Why was the CEAT necessary?
At Signature Science, people work in laboratories, meaning they must attend the workplace at some time. Remote work wasn’t viable, and the company needed to develop a way to keep face-to-face interaction while keeping employees safe from COVID-19 transmission.
The first intent of this method was to create a nomogram – a graphical calculating device, a two-dimensional diagram designed to allow the approximate graphical computation of a mathematical function – however, it didn’t allow the input of all the variables needed to asses employees’ risk on the built environment.

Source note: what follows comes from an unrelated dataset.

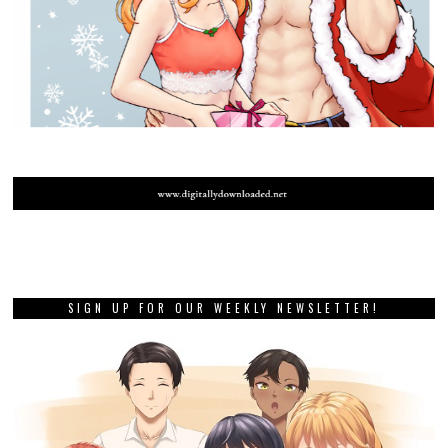
SIGN UP FOR OUR WEEKLY NEWSLETTER!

Schimmoller noticed the best way to include all variables was using an editable PDF that OEHS professionals can use to determine the relative risk of group projects in the age of COVID-19, and the mission of creating the CEAT started to take full form.
About the CEAT
The premise behind creating the CEAT was making the tool piece together all the information needed to calculate whether an individual would receive an infectious dose of SARS-CoV-2. However, no one really knew what an infectious dose was.
Thus, he focused instead on calculating relative risk against a baseline exposure scenario of concern that was defined by the CDC and OSHA in April 2020 (a full explanation of the baseline scenario and the CEAT model appears in a preprint article and supplementary material published by medRxiv. An updated, peer-reviewed version of the article was published in September in the journal Science Advances.).

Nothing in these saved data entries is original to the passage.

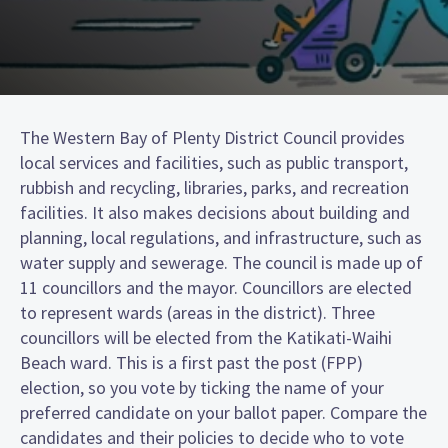
The Western Bay of Plenty District Council provides
local services and facilities, such as public transport,
rubbish and recycling, libraries, parks, and recreation
facilities. It also makes decisions about building and
planning, local regulations, and infrastructure, such as
water supply and sewerage. The council is made up of
11 councillors and the mayor. Councillors are elected
to represent wards (areas in the district). Three
councillors will be elected from the Katikati-Waihi
Beach ward. This is a first past the post (FPP)
election, so you vote by ticking the name of your
preferred candidate on your ballot paper. Compare the
candidates and their policies to decide who to vote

As a result. users would enter information about their planned event, and the PDF would calculate the event’s risk relative to the baseline scenario. If their planned scenario yielded a result of “high risk,” users could also plan for a safer event by changing the variables to see how each affected the result.
What’s next for the CEAT?
The CEAT holds promise not only for helping employers navigate what remains of the COVID-19 pandemic but also for responding to future pandemics. Schimmoller explained that, with some tweaks to the CEAT model, the tool could be used to predict relative risk for other infectious diseases such as tuberculosis, measles, and pandemic influenza.
But for the foreseeable future, the CEAT should get plenty of use from employers trying to keep their staff safe from COVID-19.
IBEC, AIHA, and the CEAT
In 2021, AIHA received a grant from CDC/NIOSH that funded efforts to educate businesses and healthcare facilities on how to better prepare their indoor environment against airborne diseases. AIHA sought IBEC’s help to identify ways to achieve this goal, and one of IBEC’s CSO Kenneth Martinez’s recommendations was for the two organizations to publicize the CEAT.

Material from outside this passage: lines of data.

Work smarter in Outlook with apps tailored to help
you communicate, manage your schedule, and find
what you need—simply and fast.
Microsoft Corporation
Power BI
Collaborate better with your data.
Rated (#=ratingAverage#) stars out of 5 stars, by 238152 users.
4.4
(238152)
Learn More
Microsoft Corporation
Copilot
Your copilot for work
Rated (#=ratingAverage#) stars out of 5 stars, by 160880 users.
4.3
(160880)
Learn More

The Signature Science team was receptive to this idea. They had developed the CEAT without any outside funding, for their own use, and largely on their own time. Still, they believed in its potential to help other businesses and appreciated the opportunity to increase its reach. IBEC, AIHA, and Signature Science subsequently signed an agreement allowing AIHA to use the CEAT as one of its deliverables to satisfy the requirements of the CDC/NIOSH grant.